On Tuesday, voters will be asked for the third time in a decade to overhaul the inherently political process of how Ohio redraws state legislative districts every 10 years. Voters said “no” the first two times. This time a broad coalition of Republicans, Democrats, and business, labor, government watchdog, and voting-rights groups that have often aligned on opposite sides of the issue have come together to urge voters to say “yes” on Issue 1. Many are already looking ahead at a similar bipartisan approach with congressional remapping if this one affecting only state House and Senate maps passes. “Fair districts mean fair elections,” said Catherine Turcer, policy analyst with Common Cause Ohio. “Issue 1 creates greater transparency, keeps communities together, and establishes a bipartisan plan.

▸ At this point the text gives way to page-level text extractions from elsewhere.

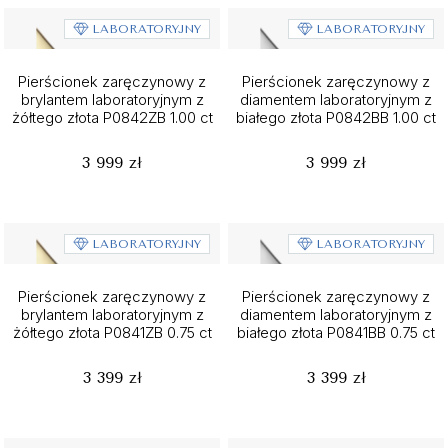
LABORATORYJNY
LABORATORYJNY
Pierścionek zaręczynowy z
Pierścionek zaręczynowy z
brylantem laboratoryjnym z
diamentem laboratoryjnym z
żółtego złota P0842ZB 1.00 ct
białego złota P0842BB 1.00 ct
3 999 zł
3 999 zł
LABORATORYJNY
LABORATORYJNY
Pierścionek zaręczynowy z
Pierścionek zaręczynowy z
brylantem laboratoryjnym z
diamentem laboratoryjnym z
żółtego złota P0841ZB 0.75 ct
białego złota P0841BB 0.75 ct
3 399 zł
3 399 zł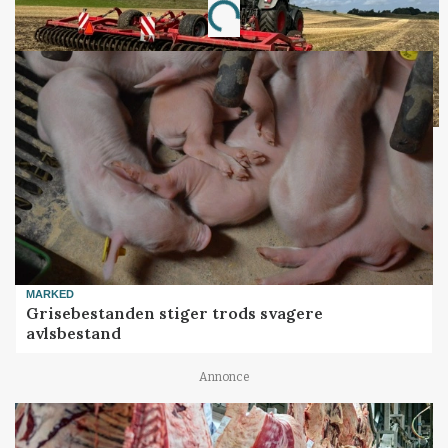
Loading...
MARKED
Grisebestanden stiger trods svagere
avlsbestand
Annonce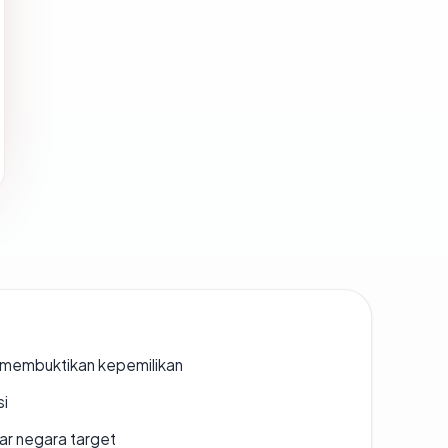
ak membuktikan kepemilikan
si
uar negara target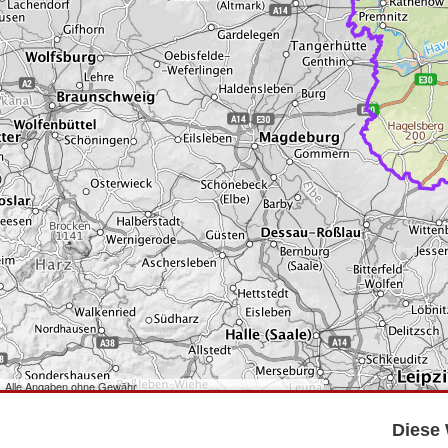
Alle Angaben ohne Gewähr
©
Bundesamt für Kartographie und Geodäsie
2026,
Datenquellen
©
GeoBasis-DE/LGB
,
dl-de/by-2-0
.
Diese 
©
GeoSN
,
dl-de/by-2-0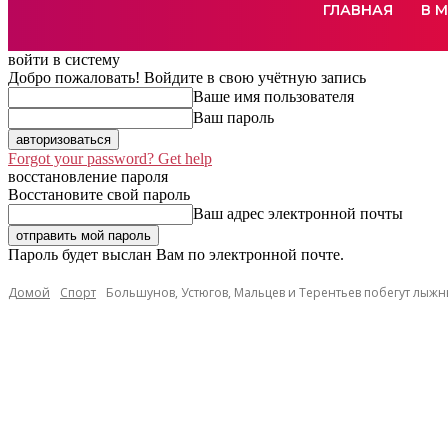
ГЛАВНАЯ
В 
войти в систему
Добро пожаловать! Войдите в свою учётную запись
Ваше имя пользователя
Ваш пароль
Forgot your password? Get help
восстановление пароля
Восстановите свой пароль
Ваш адрес электронной почты
Пароль будет выслан Вам по электронной почте.
Домой
Спорт
Большунов, Устюгов, Мальцев и Терентьев побегут лыж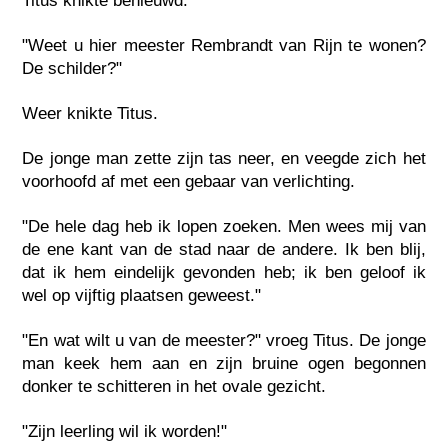
Titus knikte benieuwd.
"Weet u hier meester Rembrandt van Rijn te wonen?
De schilder?"
Weer knikte Titus.
De jonge man zette zijn tas neer, en veegde zich het
voorhoofd af met een gebaar van verlichting.
"De hele dag heb ik lopen zoeken. Men wees mij van
de ene kant van de stad naar de andere. Ik ben blij,
dat ik hem eindelijk gevonden heb; ik ben geloof ik
wel op vijftig plaatsen geweest."
"En wat wilt u van de meester?" vroeg Titus. De jonge
man keek hem aan en zijn bruine ogen begonnen
donker te schitteren in het ovale gezicht.
"Zijn leerling wil ik worden!"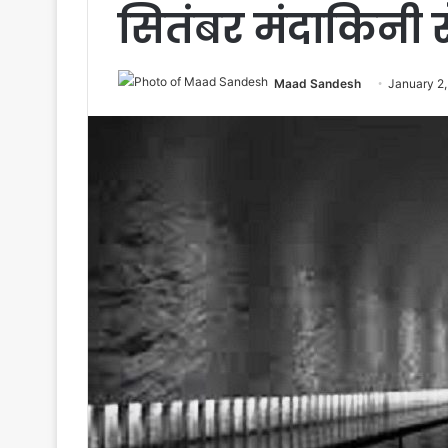
सितंबर मंदाकिनी से
Maad Sandesh
January 2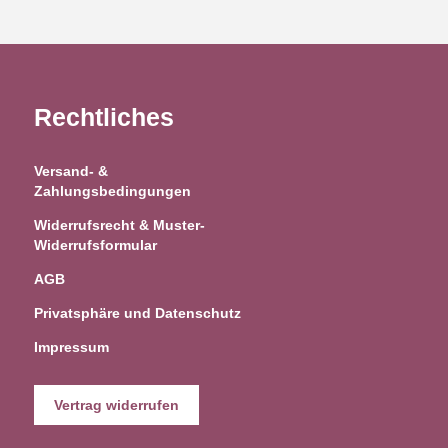
Rechtliches
Versand- &
Zahlungsbedingungen
Widerrufsrecht & Muster-
Widerrufsformular
AGB
Privatsphäre und Datenschutz
Impressum
Vertrag widerrufen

I look at Issue 1 as a reform decades in the making. There is general agreement that this is the proposal that will make a real change.”
Today, state legislative districts are redrawn by the Ohio Apportionment Board following each U.S. Census to adjust for population shifts over the prior decade. The board consists of the governor, secretary of state, state auditor, and two lawmakers from opposite sides of the aisle.
Whichever party controls the process has often “gerrymandered” odd-shaped districts to give itself partisan advantage. Republicans have held the pen in the last two cycles, and today they hold super-majorities of 65-34 in the House and 23-10 in the Senate.
Issue 1 would amend the Ohio Constitution to expand the renamed Ohio Redistricting Commission with two more legislative appointees from opposite political stripes. It would require at least two votes from the minority party to adopt a new map that would hold for the next decade.